An extremely personal tale of my scars.

Life has a funny way of knocking us all down, making it seem impossible to get back up. Luckily, the human spirit is stronger than disaster, able to withstand things we thought we weren’t capable of. For some of us, life marks its territory in our lives through physical scars. All with names. Dates. Places. Stories.

A constant reminder of what’s happened to us through old, puckered skin.

Scars aren’t pretty, no matter what anyone says. I should know, I have quite a few. Most from stories told to me, not ones I myself can tell. Scars lining my chest from operations, saving my life, but I don’t remember those tales with my own eyes.

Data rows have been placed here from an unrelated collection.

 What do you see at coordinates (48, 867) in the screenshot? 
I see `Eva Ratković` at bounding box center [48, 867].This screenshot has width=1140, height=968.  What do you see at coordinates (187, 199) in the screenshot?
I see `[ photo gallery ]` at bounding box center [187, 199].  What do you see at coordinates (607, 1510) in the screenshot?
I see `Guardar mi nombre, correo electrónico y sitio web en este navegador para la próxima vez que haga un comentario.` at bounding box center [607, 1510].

What I do remember is ridicule I received from them. Young girls and gym locker rooms can be a horrible place, full of anxiety and tears. Those days made more scars, both on the inside, and on the outside. I regret the ones on the outside. After so many years, I didn’t magically love my scars, but I co-existed with them. They were telling stories too, and those stories made me. Instead of pride, I was reminded of the things that knocked me down, and I felt stronger because of them.

There are scars on my legs from where I horridly failed to ride a skateboard at twelve. Scars on my hands from stray kittens, when I was only trying to feed them. Scars on my hand from where I broke my pinky in two hauling wood with my Father. Scars with feelings attached.

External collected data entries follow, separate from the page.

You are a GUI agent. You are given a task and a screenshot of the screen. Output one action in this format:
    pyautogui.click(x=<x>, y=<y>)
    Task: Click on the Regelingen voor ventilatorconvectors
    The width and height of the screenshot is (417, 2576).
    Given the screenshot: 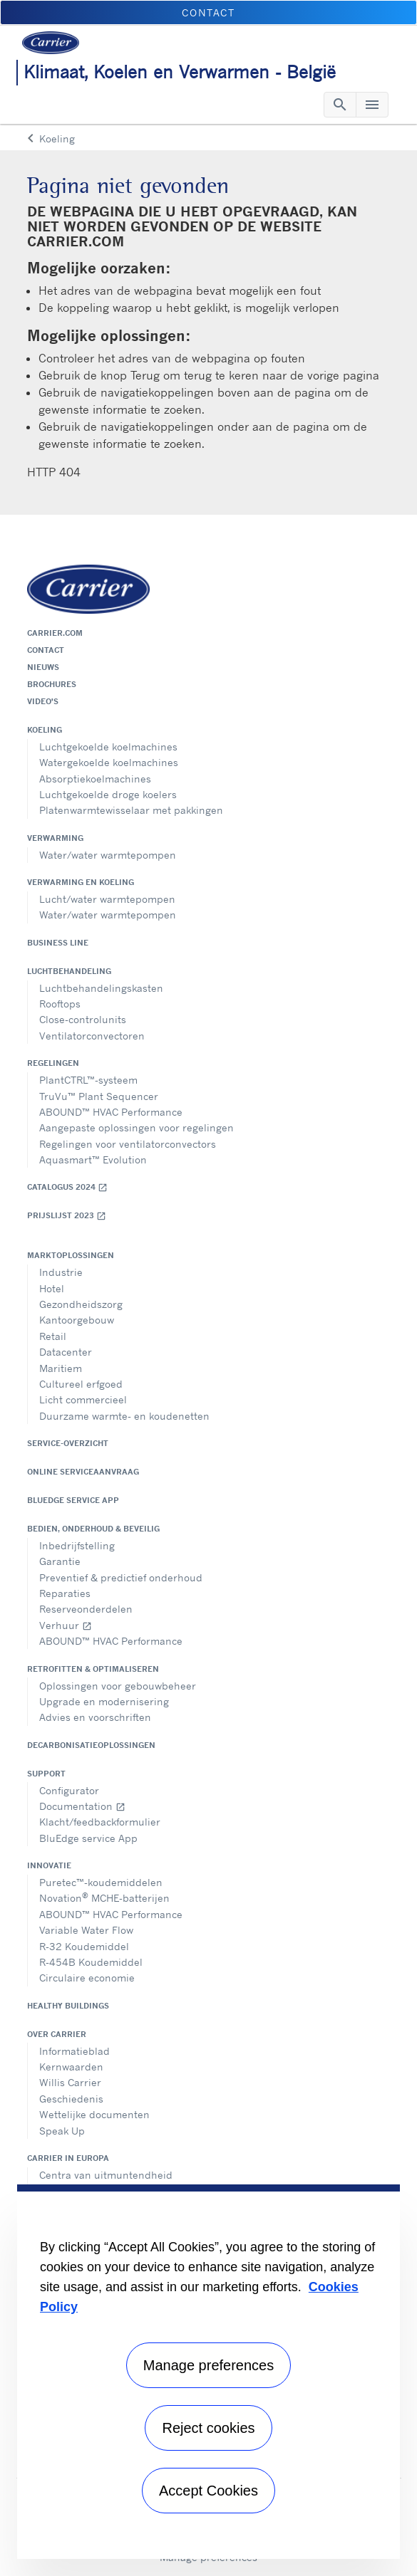 What is the action you would take?
    pyautogui.click(x=127, y=1144)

The only scars life doesn’t show to the world with constant reminders, are the internal ones. The scars I’ve chosen to show. The scars people actually admire, with interested faces asking, “What does that one mean?” The beautiful colors so carefully drawn, swirling symbols and objects. The deepest scar I chose to have being the crown on my ribs, blood splattered from its gold points, dripping down in pools.

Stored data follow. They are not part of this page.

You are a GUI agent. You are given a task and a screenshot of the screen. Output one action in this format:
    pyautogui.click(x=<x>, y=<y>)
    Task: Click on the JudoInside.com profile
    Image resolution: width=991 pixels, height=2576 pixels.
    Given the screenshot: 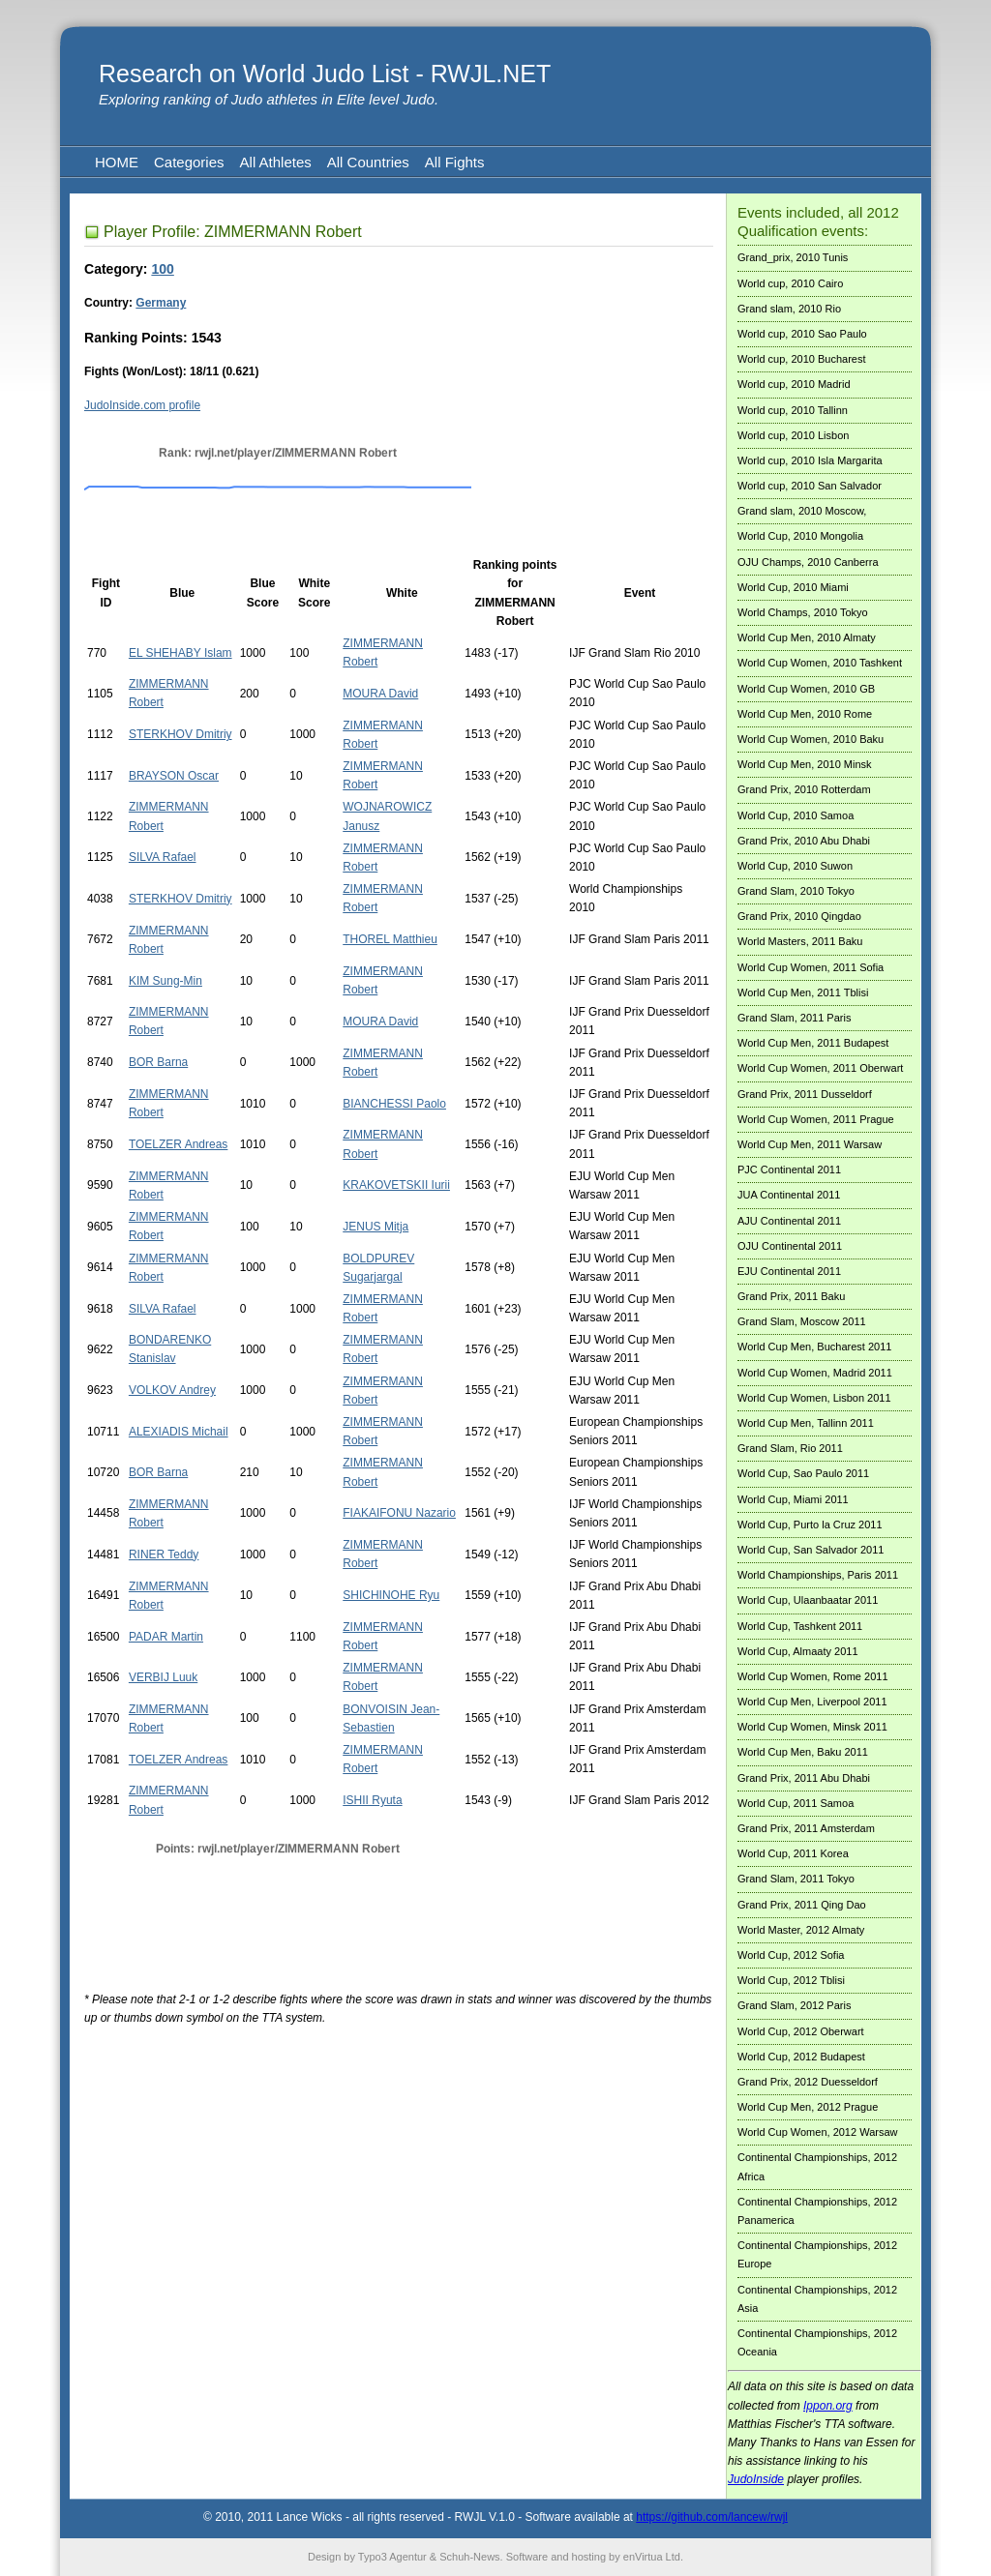 What is the action you would take?
    pyautogui.click(x=142, y=405)
    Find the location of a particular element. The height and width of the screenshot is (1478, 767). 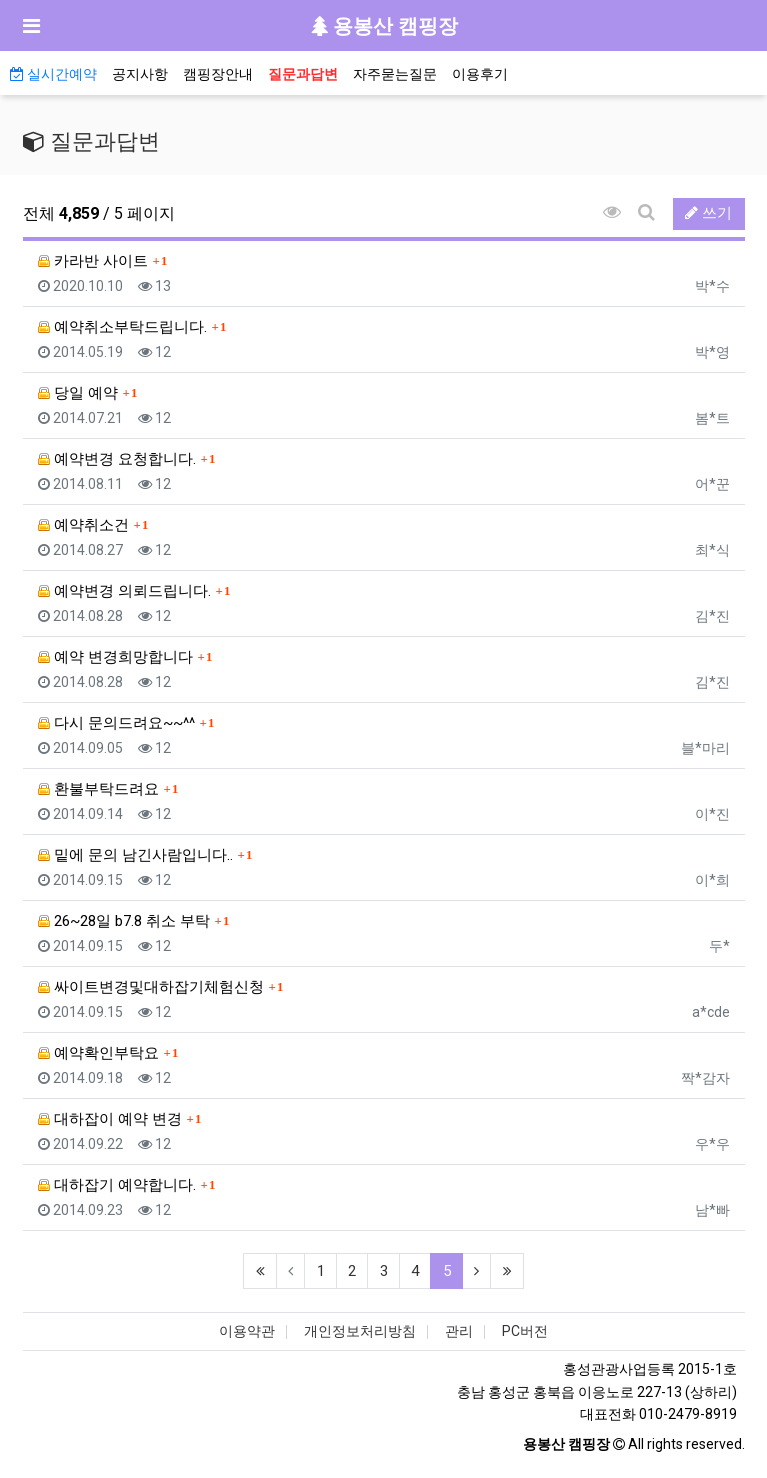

Aethetically? It’s hauntingly beautiful. The reminder is not. The memory attached is as gory as the blood, twisting me up inside. But we co-exist, that memory and I. I was eleven when my Mother was diagnosed with Bipolar/Depression. It got so bad she had to be hospitalized for a while. When she came back, I was overjoyed. Over the moon. So happy I could scream!

That feeling didn’t last, the taunts came shortly after her return, directed at my Father and I with accusations that made my skin crawl. Names thrown at me that no child should ever hear, cutting deeper than knives. The one she favored most still sets my teeth on edge. Queen.

I can’t even count how many nights I cried myself to sleep. I even wished she would go away again, and knowing I once thought that now sickens me. She was sick, not the names I called her in my head, just ill. Help came for her, normalcy returning in our lives. I would even go so far to say we’re closer because of that hell of a summer.

I’m even grateful she barely remembers it, like a foggy dream, because I can’t forget. I don’t want to forget. I chose to embrace it, and the scar on my ribs isn’t pretty.

It’s made me strong, and it’s the ugliest scar I have.